Mercedes shoulder blame for Hamilton shock Q1 exit in Shanghai

Lewis Hamilton's shock early exit from Q1 at the Chinese GP left Mercedes searching for answers. But while technical director James Allison acknowledged a driver error by the Briton, he also attributed significant blame to the team itself.

The race weekend in Shanghai started promisingly for Hamilton.
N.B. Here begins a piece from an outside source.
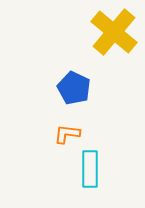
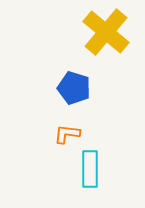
yellow cross: moved 8 px left
blue pentagon: rotated 8 degrees counterclockwise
He excelled in the damp sprint qualifying, securing P2 on the grid and even led the early stages of the race before finishing runner-up to Red Bull’s Max Verstappen.

However, Saturday was a different story altogether for the seven-time world champion, a six-time winner in China, when he was left stranded a lowly P18 in Q1.

On his second flyer in the segment, Hamilton locked up as he entered Shanghai’s Turn 14 hairpin, which compromised his lap.

It was a “very uncharacteristic error” by the Mercedes driver, but also one that Allison felt should be shared by the team.

Firstly, he suggested that Mercedes should have perhaps provided Hamilton with a run plan for Q1 as optimized as the one followed by his teammate George Russell.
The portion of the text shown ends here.